I picked up a "low carb" cookbook at the Goodwill the other day. I'm looking at a recipe for a "low carb" breakfast smoothie made of 1 1/2 tablespoons oatmeal, a cup of raspberries, 1-2 teaspoons honey, and 3 tablespoons yogurt. This "low carb" breakfast has 35.5 grams of carbohydrate, more than I eat most days, at least when I'm not working on a cookbook. (Working on a cookbook requires simply eating more than I usually would. More food, more carbs, I'm afraid.)

But the best part is the recipe note, that reminds you to make this lovely breakfast ahead of time because "soaking the raw oats helps to break down the starch into natural sugars that are easy to digest."
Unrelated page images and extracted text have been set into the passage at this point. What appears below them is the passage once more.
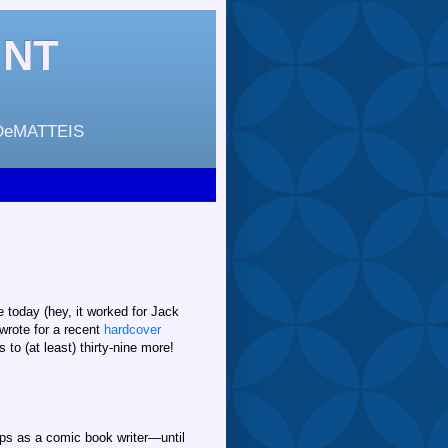
INT
DeMATTEIS
e today (hey, it worked for Jack
 wrote for a recent
hardcover
o (at least) thirty-nine more!
eps as a comic book writer—until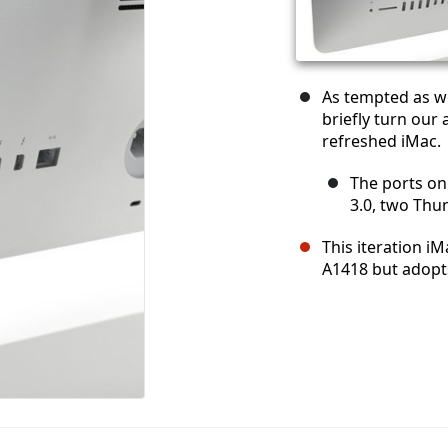
As tempted as we
briefly turn our 
refreshed iMac.
The ports on
3.0, two Thun
This iteration i
A1418 but adopt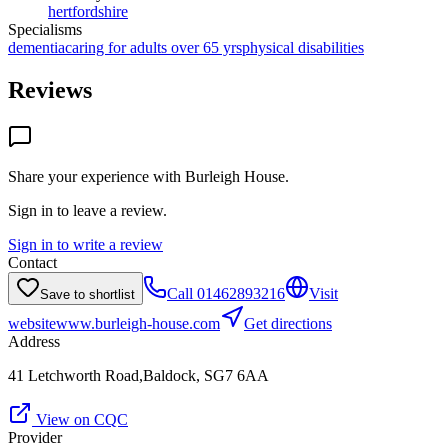
hertfordshire
Specialisms
dementia
caring for adults over 65 yrs
physical disabilities
Reviews
Share your experience with
Burleigh House
.
Sign in to leave a review.
Sign in to write a review
Contact
Call
01462893216
Visit
Save to shortlist
website
www.burleigh-house.com
Get directions
Address
41 Letchworth Road,Baldock, SG7 6AA
View on CQC
Provider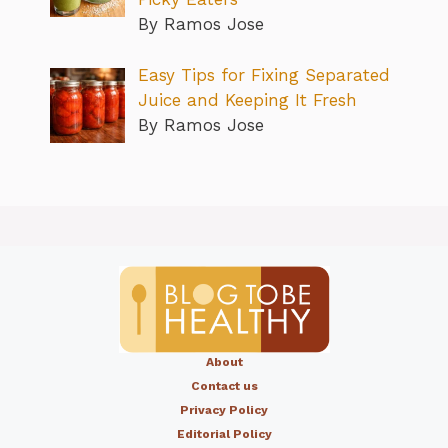
By Ramos Jose
Easy Tips for Fixing Separated
Juice and Keeping It Fresh
By Ramos Jose
About
Contact us
Privacy Policy
Editorial Policy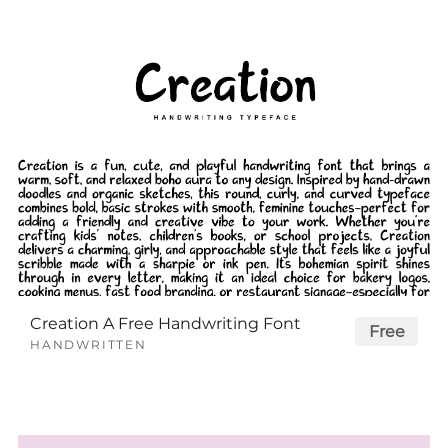
Creation A Free Handwriting Font
Free
HANDWRITTEN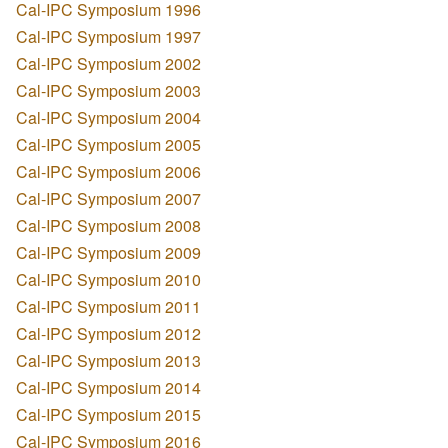
Cal-IPC Symposium 1996
Cal-IPC Symposium 1997
Cal-IPC Symposium 2002
Cal-IPC Symposium 2003
Cal-IPC Symposium 2004
Cal-IPC Symposium 2005
Cal-IPC Symposium 2006
Cal-IPC Symposium 2007
Cal-IPC Symposium 2008
Cal-IPC Symposium 2009
Cal-IPC Symposium 2010
Cal-IPC Symposium 2011
Cal-IPC Symposium 2012
Cal-IPC Symposium 2013
Cal-IPC Symposium 2014
Cal-IPC Symposium 2015
Cal-IPC Symposium 2016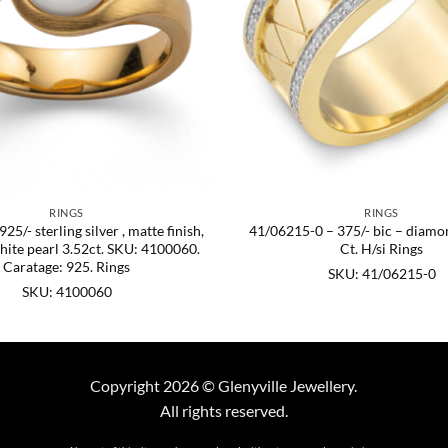
RINGS
RINGS
5/- sterling silver , matte finish,
41/06215-0 – 375/- bic – diamo
hite pearl 3.52ct. SKU: 4100060.
Ct. H/si Rings
Caratage: 925. Rings
SKU: 41/06215-0
SKU: 4100060
Copyright 2026 © Glenyville Jewellery.
All rights reserved.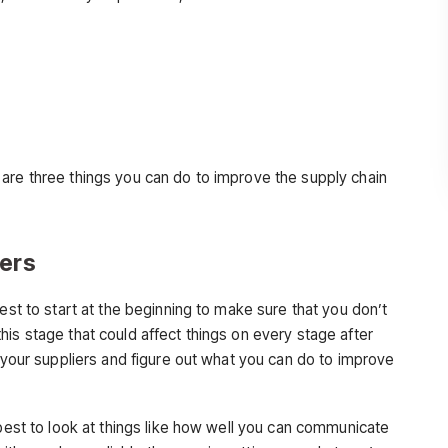
are three things you can do to improve the supply chain
iers
est to start at the beginning to make sure that you don’t
is stage that could affect things on every stage after
t your suppliers and figure out what you can do to improve
s best to look at things like how well you can communicate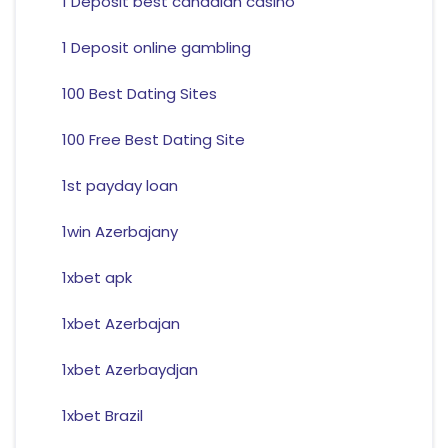
1 Deposit best canadian casino
1 Deposit online gambling
100 Best Dating Sites
100 Free Best Dating Site
1st payday loan
1win Azerbajany
1xbet apk
1xbet Azerbajan
1xbet Azerbaydjan
1xbet Brazil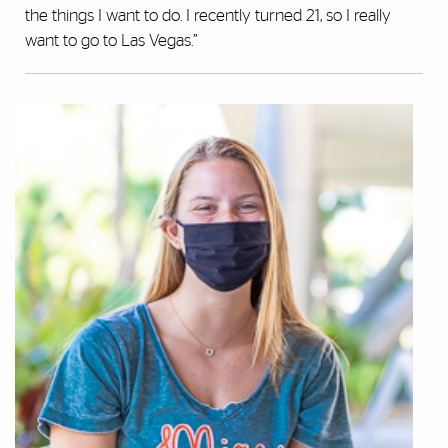
the things I want to do. I recently turned 21, so I really
want to go to Las Vegas.”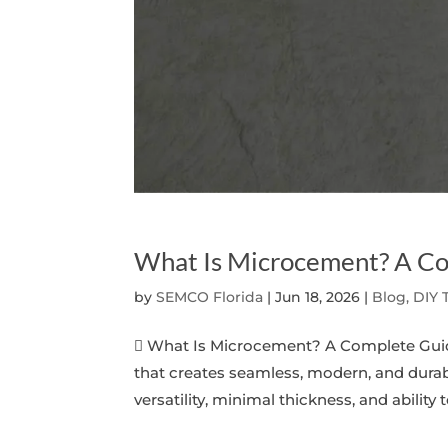
What Is Microcement? A C
by
SEMCO Florida
|
Jun 18, 2026
|
Blog, DIY 
 What Is Microcement? A Complete Guid
that creates seamless, modern, and durabl
versatility, minimal thickness, and ability t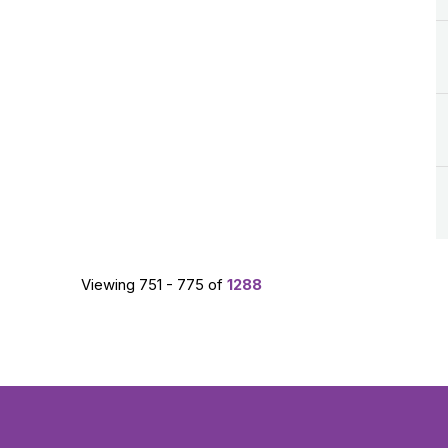
Viewing 751 - 775 of
1288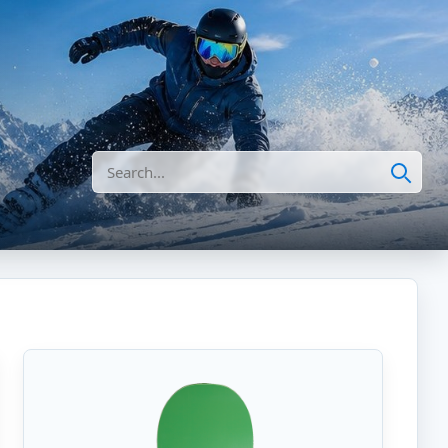
Search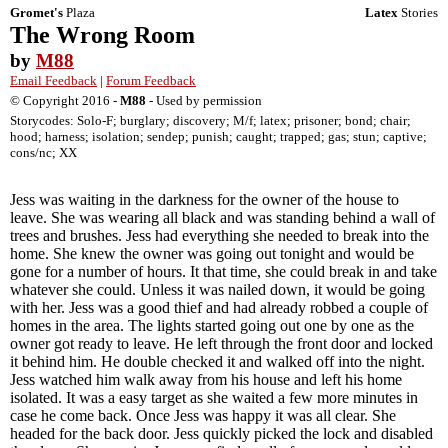
Gromet's
Plaza
Latex
Stories
The Wrong Room
by
M88
Email Feedback
|
Forum Feedback
© Copyright 2016 -
M88
- Used by permission
Storycodes: Solo-F; burglary; discovery; M/f; latex; prisoner; bond; chair;
hood; harness; isolation; sendep; punish; caught; trapped; gas; stun; captive;
cons/nc; XX
Jess was waiting in the darkness for the owner of the house to
leave. She was wearing all black and was standing behind a wall of
trees and brushes. Jess had everything she needed to break into the
home. She knew the owner was going out tonight and would be
gone for a number of hours. It that time, she could break in and take
whatever she could. Unless it was nailed down, it would be going
with her. Jess was a good thief and had already robbed a couple of
homes in the area. The lights started going out one by one as the
owner got ready to leave. He left through the front door and locked
it behind him. He double checked it and walked off into the night.
Jess watched him walk away from his house and left his home
isolated. It was a easy target as she waited a few more minutes in
case he come back. Once Jess was happy it was all clear. She
headed for the back door. Jess quickly picked the lock and disabled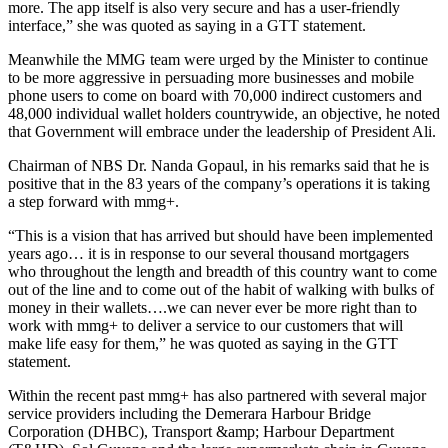
more. The app itself is also very secure and has a user-friendly
interface,” she was quoted as saying in a GTT statement.
Meanwhile the MMG team were urged by the Minister to continue
to be more aggressive in persuading more businesses and mobile
phone users to come on board with 70,000 indirect customers and
48,000 individual wallet holders countrywide, an objective, he noted
that Government will embrace under the leadership of President Ali.
Chairman of NBS Dr. Nanda Gopaul, in his remarks said that he is
positive that in the 83 years of the company’s operations it is taking
a step forward with mmg+.
“This is a vision that has arrived but should have been implemented
years ago… it is in response to our several thousand mortgagers
who throughout the length and breadth of this country want to come
out of the line and to come out of the habit of walking with bulks of
money in their wallets….we can never ever be more right than to
work with mmg+ to deliver a service to our customers that will
make life easy for them,” he was quoted as saying in the GTT
statement.
Within the recent past mmg+ has also partnered with several major
service providers including the Demerara Harbour Bridge
Corporation (DHBC), Transport &amp; Harbour Department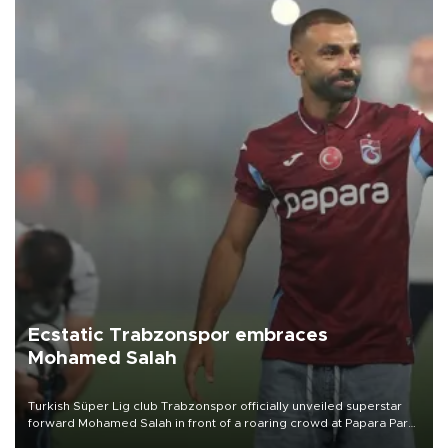
Ecstatic Trabzonspor embraces
Mohamed Salah
Turkish Süper Lig club Trabzonspor officially unveiled superstar
forward Mohamed Salah in front of a roaring crowd at Papara Park
on Aug. 6 night, celebrating what club officials called one of the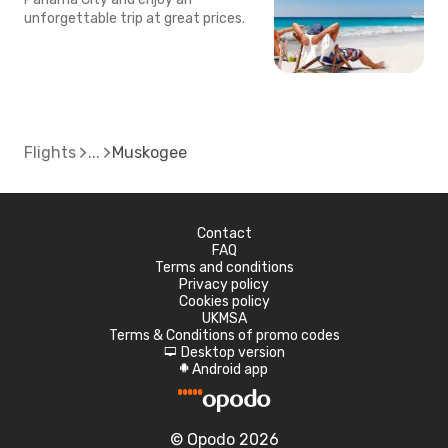
unforgettable trip at great prices.
Flights
Muskogee
Contact
FAQ
Terms and conditions
Privacy policy
Cookies policy
UKMSA
Terms & Conditions of promo codes
Desktop version
d
Android app
A
© Opodo 2026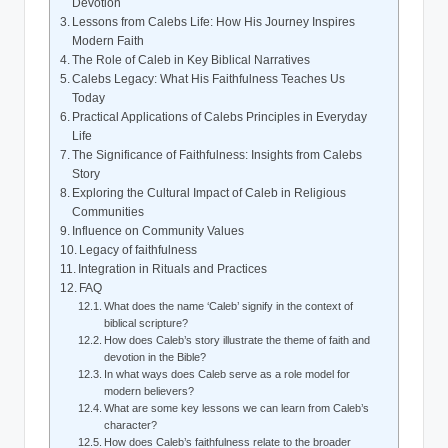
Devotion
Lessons from Calebs Life: How His Journey Inspires
Modern Faith
The Role of Caleb in Key Biblical Narratives
Calebs Legacy: What His Faithfulness Teaches Us
Today
Practical Applications of Calebs Principles in Everyday
Life
The Significance of Faithfulness: Insights from Calebs
Story
Exploring the Cultural Impact of Caleb in Religious
Communities
Influence on Community Values
Legacy of faithfulness
Integration in Rituals and Practices
FAQ
What does the name ‘Caleb’ signify in the context of
biblical scripture?
How does Caleb’s story illustrate the theme of faith and
devotion in the Bible?
In what ways does Caleb serve as a role model for
modern believers?
What are some key lessons we can learn from Caleb’s
character?
How does Caleb’s faithfulness relate to the broader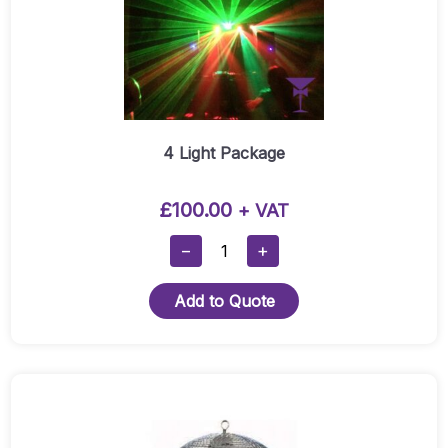
4 Light Package
£
100.00
+ VAT
4
−
+
Light
Package
Add to Quote
Quantity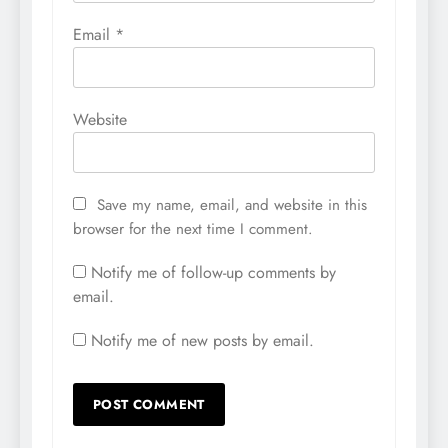
Email
*
Website
Save my name, email, and website in this
browser for the next time I comment.
Notify me of follow-up comments by
email.
Notify me of new posts by email.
Can you say "Unclear on the concept?" I knew you could.

Share this

Low carb bible

I pick up a so called low carb book at the good will, for a friend, in the hopes of finding something simpler than Good Calories/Bad Calories for her to read. I love that book, but most people find it a little tough to read.
The books were on sale 10 for 5 dollars, so I did not spend a lot. It was called The Low Carb Bible. It is full of bad, outdate information. It is a really horrible, low fat book pretending to be a low carb book. It is really terrible. It is now in recycling, as I won't put that garbage back into the system. It is really scary that type of garbage is out there.

Lowcarb, eh?

It's junk dieting like these recommendations that sponsor so many low carb "failures." But at least, while "dieting," they got to taste yummy stuff. Small wonder they don't miss the standard regular diet! But at that, they're still getting more nutrition with their carbs than many dieters.